→ What is being asked
Only the lines from the beginning of the entries through the one with "Les derniers articles" should be written out, please, exactly and without any pictures.

→ Record excerpts
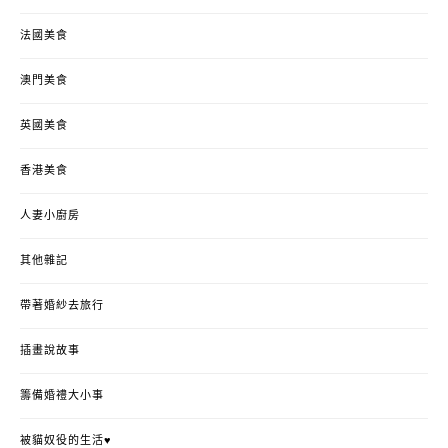
法國美食
澳門美食
英國美食
香港美食
人妻小廚房
其他雜記
帶著婚紗去旅行
插畫說故事
籌備婚禮大小事
被貓奴役的生活♥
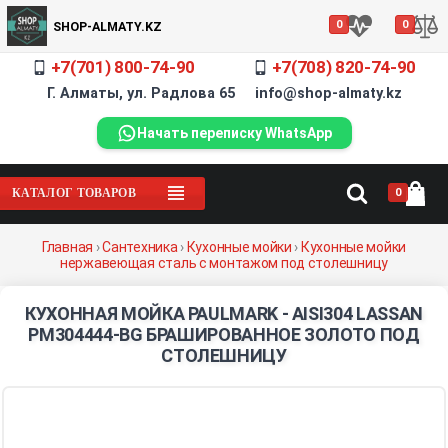
0
0
SHOP-ALMATY.KZ
+7(701) 800-74-90
+7(708) 820-74-90
Г. Алматы, ул. Радлова 65 info@shop-almaty.kz
Начать переписку WhatsApp
0
КАТАЛОГ ТОВАРОВ
Главная
›
Сантехника
›
Кухонные мойки
›
Кухонные мойки
нержавеющая сталь с монтажом под столешницу
КУХОННАЯ МОЙКА PAULMARK - AISI304 LASSAN
PM304444-BG БРАШИРОВАННОЕ ЗОЛОТО ПОД
СТОЛЕШНИЦУ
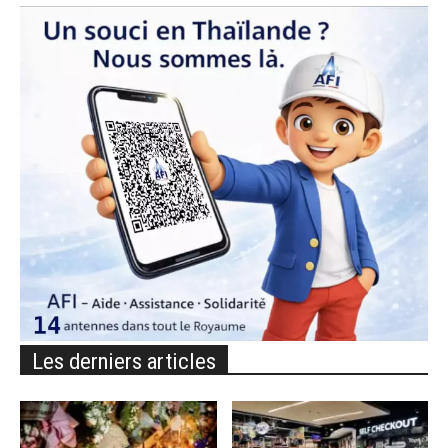
Les derniers articles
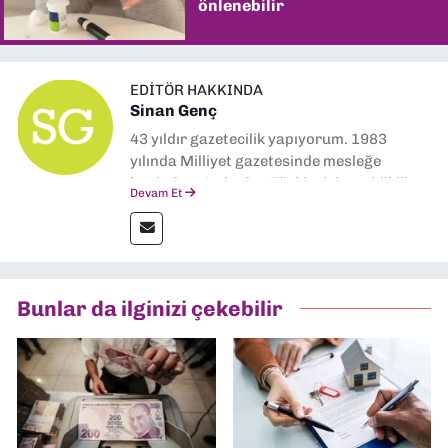
önlenebilir
EDITÖR HAKKINDA
Sinan Genç
43 yıldır gazetecilik yapıyorum. 1983
yılında Milliyet gazetesinde mesleğe
başladım. Ardından Türkiye’nin en köklü
Devam Et
gazetelerinden Yeni Asır’da 36 yıl boyunca
muhabir, editör, müdür yardımcısı ve spor
müdürü olarak görev yaptım. Ayrıca Yeni
Asır TV’de 7 yıl boyunca programlar
hazırlayıp sundum. Şu anda Dokuz Eylül
Bunlar da ilginizi çekebilir
Gazetesi'nde editörlük yapıyorum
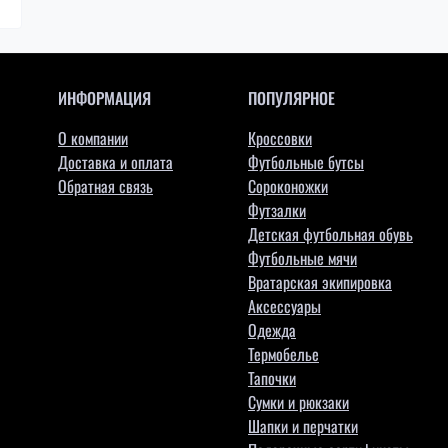
ИНФОРМАЦИЯ
ПОПУЛЯРНОЕ
О компании
Кроссовки
Доставка и оплата
Футбольные бутсы
Обратная связь
Сороконожки
Футзалки
Детская футбольная обувь
Футбольные мячи
Вратарская экипировка
Аксессуары
Одежда
Термобелье
Тапочки
Сумки и рюкзаки
Шапки и перчатки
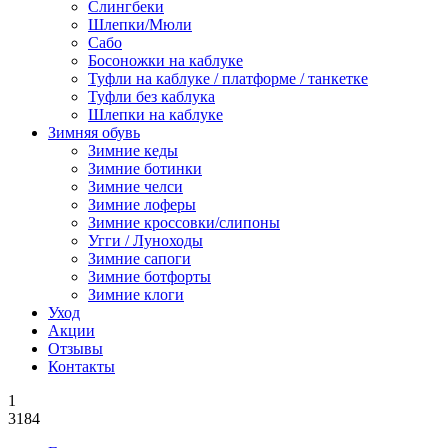
Слингбеки
Шлепки/Мюли
Сабо
Босоножки на каблуке
Туфли на каблуке / платформе / танкетке
Туфли без каблука
Шлепки на каблуке
Зимняя обувь
Зимние кеды
Зимние ботинки
Зимние челси
Зимние лоферы
Зимние кроссовки/слипоны
Угги / Луноходы
Зимние сапоги
Зимние ботфорты
Зимние клоги
Уход
Акции
Отзывы
Контакты
1
3184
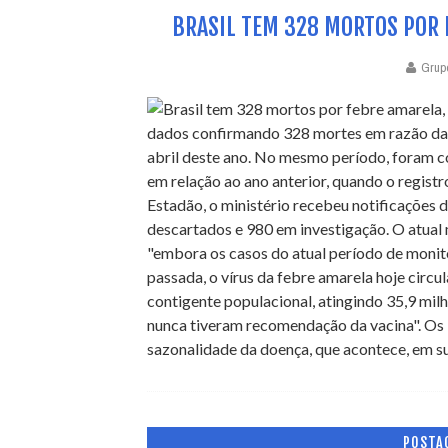
BRASIL TEM 328 MORTOS POR 
Grup
dados confirmando 328 mortes em razão da f
abril deste ano. No mesmo período, foram 
em relação ao ano anterior, quando o regist
Estadão, o ministério recebeu notificações 
descartados e 980 em investigação. O atual 
"embora os casos do atual período de moni
passada, o vírus da febre amarela hoje circ
contigente populacional, atingindo 35,9 mil
nunca tiveram recomendação da vacina". Os 
sazonalidade da doença, que acontece, em su
POSTA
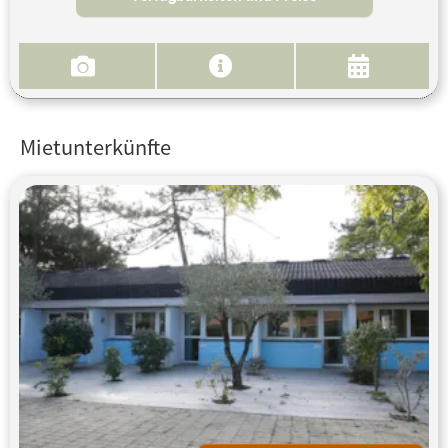
Mietunterkünfte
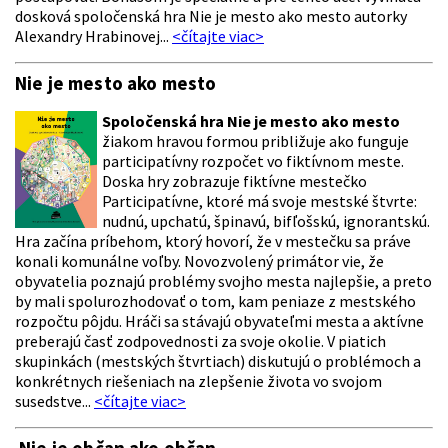
dosková spoločenská hra Nie je mesto ako mesto autorky
Alexandry Hrabinovej...
<čítajte viac>
Nie je mesto ako mesto
Spoločenská hra Nie je mesto ako mesto
žiakom hravou formou približuje ako funguje
participatívny rozpočet vo fiktívnom meste.
Doska hry zobrazuje fiktívne mestečko
Participatívne, ktoré má svoje mestské štvrte:
nudnú, upchatú, špinavú, bifľošskú, ignorantskú.
Hra začína príbehom, ktorý hovorí, že v mestečku sa práve
konali komunálne voľby. Novozvolený primátor vie, že
obyvatelia poznajú problémy svojho mesta najlepšie, a preto
by mali spolurozhodovať o tom, kam peniaze z mestského
rozpočtu pôjdu. Hráči sa stávajú obyvateľmi mesta a aktívne
preberajú časť zodpovednosti za svoje okolie. V piatich
skupinkách (mestských štvrtiach) diskutujú o problémoch a
konkrétnych riešeniach na zlepšenie života vo svojom
susedstve...
<čítajte viac>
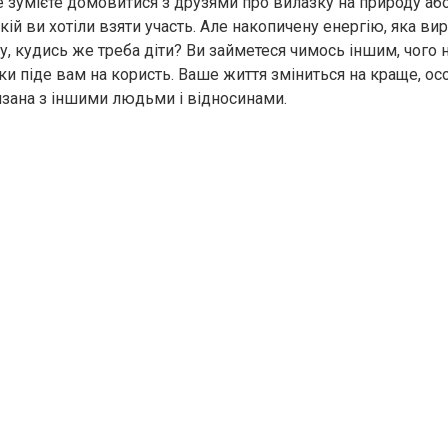
е зумієте домовитися з друзями про вилазку на природу аб
кій ви хотіли взяти участь. Але накопичену енергію, яка вир
у, кудись же треба діти? Ви займетеся чимось іншим, чого 
ки піде вам на користь. Ваше життя зміниться на краще, ос
’язана з іншими людьми і відносинами.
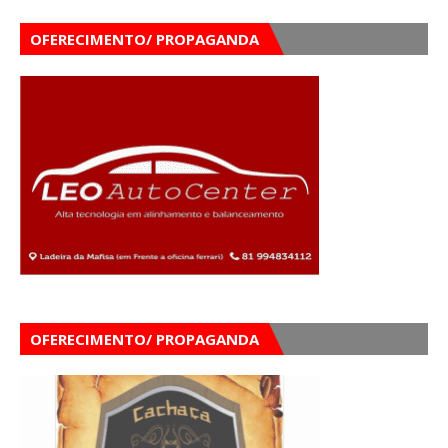
OFERECIMENTO/ PROPAGANDA
OFERECIMENTO/ PROPAGANDA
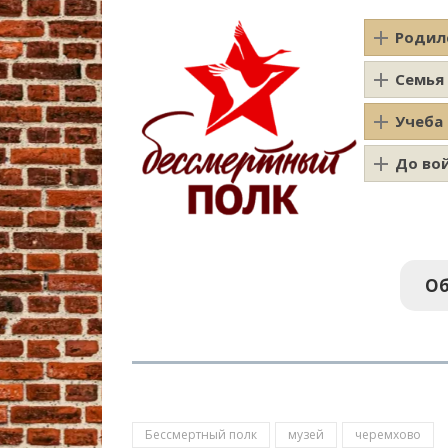
Родил
Семья
Учеба
До во
Об
Бессмертный полк
музей
черемхово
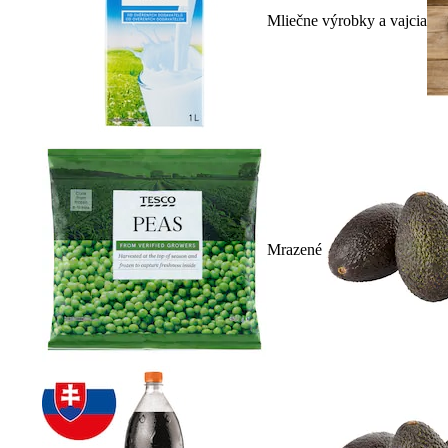
Mliečne výrobky a vajcia
Mrazené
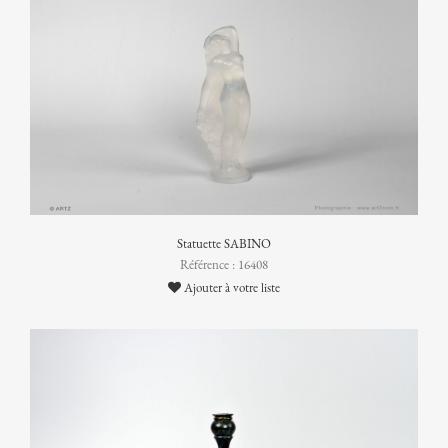
Statuette SABINO
Référence : 16408
Ajouter à votre liste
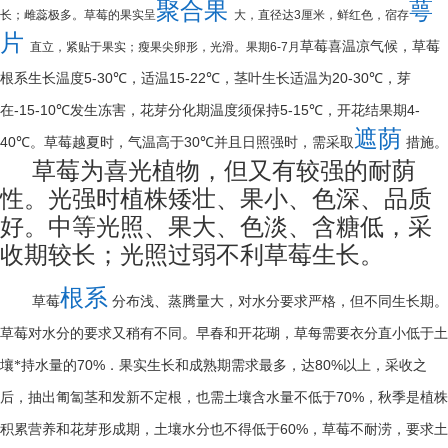
聚合果
萼
长；雌蕊极多。草莓的果实呈
大，直径达
3
厘米，鲜红色，宿存
片
草莓喜温凉气候，草莓
直立，紧贴于果实；瘦果尖卵形，光滑。果期
6-7
月
5-30
℃
15-22
℃
20-30
℃
根系生长温度
，适温
，茎叶生长适温为
，芽
-15-10
℃
5-15
℃
4-
在
发生冻害，花芽分化期温度须保持
，开花结果期
遮荫
40
℃
30
℃
。草莓越夏时，气温高于
并且日照强时，需采取
措施。
草莓为喜光植物，但又有较强的耐荫
性。光强时植株矮壮、果小、色深、品质
好。中等光照、果大、色淡、含糖低，采
收期较长；光照过弱不利草莓生长。
根系
草莓
分布浅、蒸腾量大，对水分要求严格，但不同生长期。
草莓对水分的要求又稍有不同。早春和开花瑚，草每需要衣分直小低于土
70%
80%
壤*持水量的
．果实生长和成熟期需求最多，达
以上，采收之
70%
后，抽出匍匐茎和发新不定根，也需土壤含水量不低于
，秋季是植株
60%
积累营养和花芽形成期，土壤水分也不得低于
，草莓不耐涝，要求土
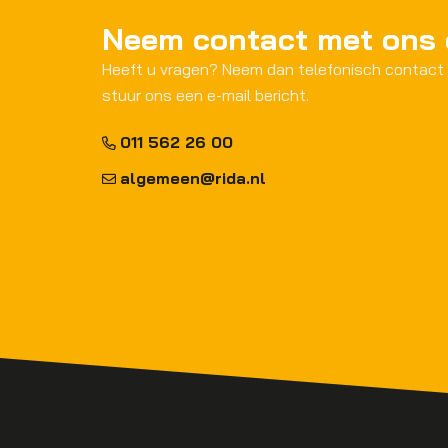
Neem contact met ons
Heeft u vragen? Neem dan telefonisch contact
stuur ons een e-mail bericht.
011 562 26 00
algemeen@rida.nl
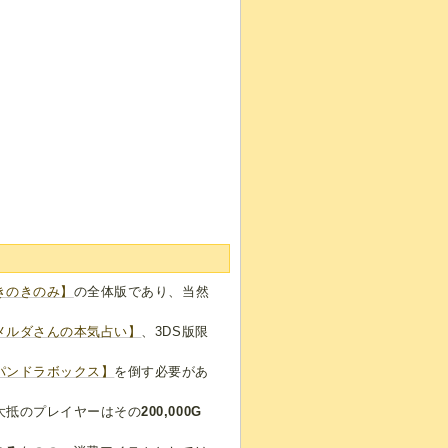
きのきのみ】
の全体版であり、当然
メルダさんの本気占い】
、3DS版限
パンドラボックス】
を倒す必要があ
大抵のプレイヤーはその
200,000G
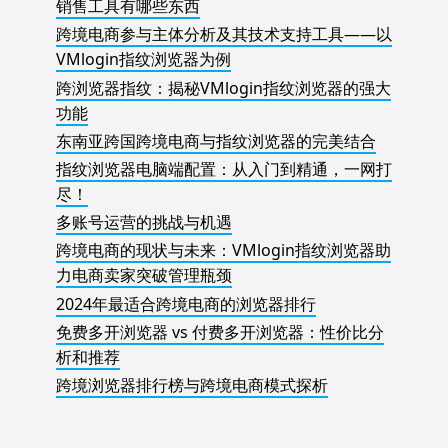
销售工具有哪些东西
跨境电商参与主体分析及其技术支持工具——以
VMlogin指纹浏览器为例
跨浏览器指纹：揭秘VMlogin指纹浏览器的强大
功能
东南亚跨国跨境电商与指纹浏览器的完美结合
指纹浏览器电脑端配置：从入门到精通，一网打
尽！
多账号运营的挑战与机遇
跨境电商的现状与未来：VMlogin指纹浏览器助
力电商卖家突破管理瓶颈
2024年最适合跨境电商的浏览器排行
免费多开浏览器 vs 付费多开浏览器：性价比分
析和推荐
跨境浏览器排行榜与跨境电商模式探析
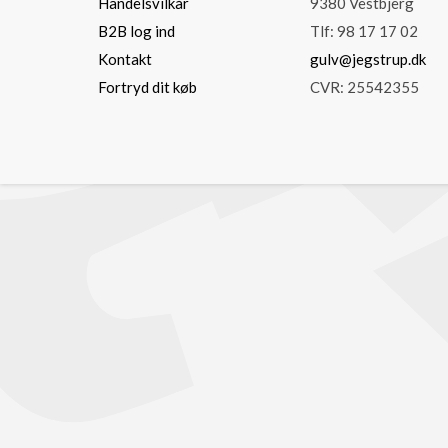
Handelsvilkår
9380 Vestbjerg
B2B log ind
Tlf: 98 17 17 02
Kontakt
gulv@jegstrup.dk
Fortryd dit køb
CVR: 25542355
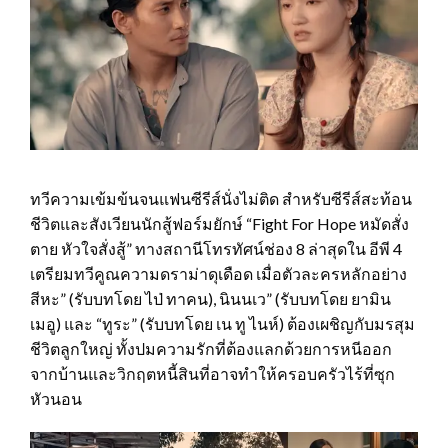
ทวีความเข้มข้นจนแฟนซีรีส์นั่งไม่ติด สำหรับซีรีส์สะท้อน
ชีวิตและสังเวียนนักสู้ฟอร์มยักษ์ “Fight For Hope หมัดสั่ง
ตาย หัวใจสั่งสู้” ทางสถานีโทรทัศน์ช่อง 8 ล่าสุดใน อีพี 4
เตรียมทวีคูณความดราม่าดุเดือด เมื่อตัวละครหลักอย่าง
สีหะ” (รับบทโดย ไป่ ทาคน), นินนเว” (รับบทโดย ยามิน
เมอู) และ “ทูระ” (รับบทโดย เน ทู ไนห์) ต้องเผชิญกับมรสุม
ชีวิตลูกใหญ่ ทั้งปมความรักที่ต้องแลกด้วยการหนีออก
จากบ้านและวิกฤตหนี้สินที่อาจทำให้ครอบครัวไร้ที่ซุก
หัวนอน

→ Solved problem
法國美食
澳門美食
英國美食
香港美食
人妻小廚房
其他雜記
帶著婚紗去旅行
插畫說故事
籌備婚禮大小事
被貓奴役的生活♥
0
0
SHOP-ALMATY.KZ
+7(701) 800-74-90
+7(708) 820-74-90
Г. Алматы, ул. Радлова 65 info@shop-almaty.kz
Начать переписку WhatsApp
0
КАТАЛОГ ТОВАРОВ
Главная
›
Сантехника
›
Кухонные мойки
›
Кухонные мойки
нержавеющая сталь с монтажом под столешницу
КУХОННАЯ МОЙКА PAULMARK - AISI304 LASSAN
PM304444-BG БРАШИРОВАННОЕ ЗОЛОТО ПОД
СТОЛЕШНИЦУ
Les derniers articles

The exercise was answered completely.